I've got a bone to pick with you, America. And this time it's not over the usual reasons like drone strikes, credit default swaps, various Kardashians, or how the breakfasts at IHOP don't look nearly as appetizing as the photos in the menus. It's over the cars you chose to buy in 2013.
Specifically, it's over the cars you chose not to buy in 2013. Last year, you went with the safe, boring choices you always go with. The Honda Accord. The Toyota Corolla. The Honda CR-V. The Ford F-150, although that last one is understandable because at least some of you might have a job that necessitates an actual truck, or you pretend to because you live in a nice suburb of Dallas and you need to fit in with the other rich pretend cowboys.
Let me first address who my latest beef is with. It's not really your average Jalopnik reader, who might have bought a BRZ or a Mustang or something crazy and ill-advised like a rusted-out Porsche 944 Turbo last year. It's aimed at the rest of mainstream America, whose conformity-obsessed, Consumer Reports-worshipping fervor caused them to buy the same cars as all the other drones.
In that fervor, America, you ignored some pretty amazing machines. And that's sad because I know you could have done better.
Our pals over at Autoblog recently compiled a list of the worst-selling cars of 2013, and guess what? They're all vastly more interesting than the best-sellers. I have listed them below, and made a case for each (well, most) of them. All I know is that these cars deserve homes just as much as the legions of Camrys that were bought in their place.
Maybe even more so.
10. Cadillac Escalade EXT (1,972 sold)
I don't know why you shrugged at the thought of owning an Escalade truck, America.

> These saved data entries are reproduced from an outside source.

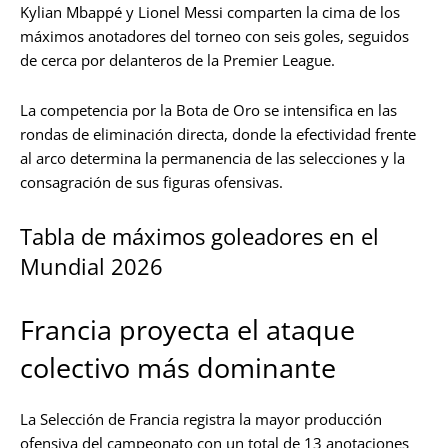
Kylian Mbappé y Lionel Messi comparten la cima de los
máximos anotadores del torneo con seis goles, seguidos
de cerca por delanteros de la Premier League.
La competencia por la Bota de Oro se intensifica en las
rondas de eliminación directa, donde la efectividad frente
al arco determina la permanencia de las selecciones y la
consagración de sus figuras ofensivas.
Tabla de máximos goleadores en el
Mundial 2026
Francia proyecta el ataque
colectivo más dominante
La Selección de Francia registra la mayor producción
ofensiva del campeonato con un total de 13 anotaciones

Maybe it's because they get stolen all the damn time. Or maybe because it's been around for more than a decade now, and everyone who wanted one has already bought one, or stolen one.
Or here's another reason: It's because you hate your own country. See, no vehicle more represents America or her values better than the Escalade. It's big, it's shiny, it's badass, it's expensive, it appears in rap videos, it's exclusive, it guzzles gasoline, and beneath its veneer of luxury, there's not really a whole lot to it. It's both awesome and terrible at the same time, and you hate it because you hate America.
Enjoy your Accord Hybrids instead, libtards.
9. Volvo S80 (1,935 sold)
Sssshhhffffwwwhat? You guys blew off the S80? Come on, you're breaking my heart over here. So what if it's almost old enough to buy cigarettes now, or that the sweet Yamaha-sourced V8 has been discontinued? This is a great luxury sedan! It even has an inline six in regular and turbo flavors. It's super safe, too.
Why would you choose to put your children in danger by not buying the S80? Monsters, all of you.
8. Volkswagen Golf R (1,598 sold)
Come on, you didn't buy the Golf R? What are you jokers doing with your lives? All we do at Jalopnik is bitch and moan about the Volkswagen Group doesn't bring their coolest cars to the U.S.
Then they go and stick their necks out for us and bring us the Golf R, and what do you do? You leave 'em high and dry, you sorry bunch of ingrates!